"Tess!" Aunt Ruby came running up to us from her position next to the first float. "Why did you take your head off?"
I snarled at her, too. "Buy these kids funnel cakes. All of them."
And then I turned to the ringleader. "I hope you choke on it."
Rooster ambled up just then. "Tess? That you, girl? You need help?"
"Rooster. Thank goodness! Please help me out of this stupid costume. Aunt Ruby, call 911 and tell them to get somebody out to Mellie's house. She's in danger!"
Between the two of us, Rooster and I ripped that costume off me, and I started running, leaving its shredded remains right there in the street, praying that Jack—that traitor—had already made it to her house.
First, we'd save my friend. Then, we'd catch Vern.
And then it was going to be Revenge of the Swamp Cabbage alloverthis town.
19
By the time I reached my car, I was gasping for air and praying that my out-of-the-way parking spot wasn't blocked in.
"Thank you, thank you, at last something goes right," I chanted frantically while I fired up the car and drove carefully until I was outside of the festival traffic and heading for Mellie's. When I got there and skidded to a stop in front of her house, I was glad to see Vern's car—a gray sedan, perfect for an accountant—wasn't there.
But Jack's truck wasn't there, either. Maybe he'd gotten blocked in? If he was on his way in tiger shape, he'd still be close behind me. Maybe I should wait.
Then I remembered the coughing that I'd heard when I'd dropped off the soup. Mellie could be sick. She was almost certainly in danger.

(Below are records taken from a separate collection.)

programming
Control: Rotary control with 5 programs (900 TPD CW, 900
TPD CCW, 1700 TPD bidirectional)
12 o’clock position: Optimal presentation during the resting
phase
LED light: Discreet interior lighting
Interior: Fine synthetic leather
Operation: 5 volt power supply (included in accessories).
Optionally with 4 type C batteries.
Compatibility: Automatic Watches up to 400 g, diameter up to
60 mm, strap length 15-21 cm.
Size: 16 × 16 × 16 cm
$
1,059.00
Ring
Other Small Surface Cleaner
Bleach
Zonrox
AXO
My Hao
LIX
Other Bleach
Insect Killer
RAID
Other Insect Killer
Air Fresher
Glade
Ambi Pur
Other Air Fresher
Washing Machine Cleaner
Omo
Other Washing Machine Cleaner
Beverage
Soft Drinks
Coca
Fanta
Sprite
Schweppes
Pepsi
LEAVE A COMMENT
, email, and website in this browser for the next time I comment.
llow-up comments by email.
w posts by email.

What if Vern got here before Jack?
I jumped out of my car and raced up to her porch and banged on the door, but nobody answered. I realized Mellie was almost certainly too ill or too locked in chains in the attic to come to the door.
I looked under the flower pots on the porch with no luck and then tried the lintel over the door.
Bingo!
I hurriedly unlocked the door, scanning the street for Vern's car or Jack, and then went inside.
"Mellie! Mellie, are you here? It's Tess!"
Silence.
Dread trailed icy fingers down my spine. Maybe I was too late. Maybe she was already dead, or locked up somewhere else, or…
"Stop it," I told myself. "Get looking. She might just be too sick to answer."
I ran into the kitchen, just in case she was chained to the refrigerator or something, but there was nothing unusual except a stack of sturdy logs of palm hearts, cut to the same size as the ones in the basket he'd sent me.
"Mellie!" I ran back into the front room and started for the stairs, only to see the door hanging wide open.
I'd definitely closed it.
"Jack?"
A nasty laugh floated down the stairs toward me. "No, it's not Jack."
Vern. But not Vern as I'd ever seen him. He had an expression of such hostile malice on his face that I barely recognized him. Worse—he was dragging Mellie with him.
And he was holding a knife to her throat.
"Why are you doing this, Vern?" I tried to keep my voice calm and even in spite of how afraid I was for Mellie. She looked so sick and weak, and her wrists were red and bleeding from where he must have had rope or some kind of restraints on her.
Vern looked down at his cousin blankly, almost as if he'd forgotten her. "Oh. She's nothing, Tess. I just used her to get to you."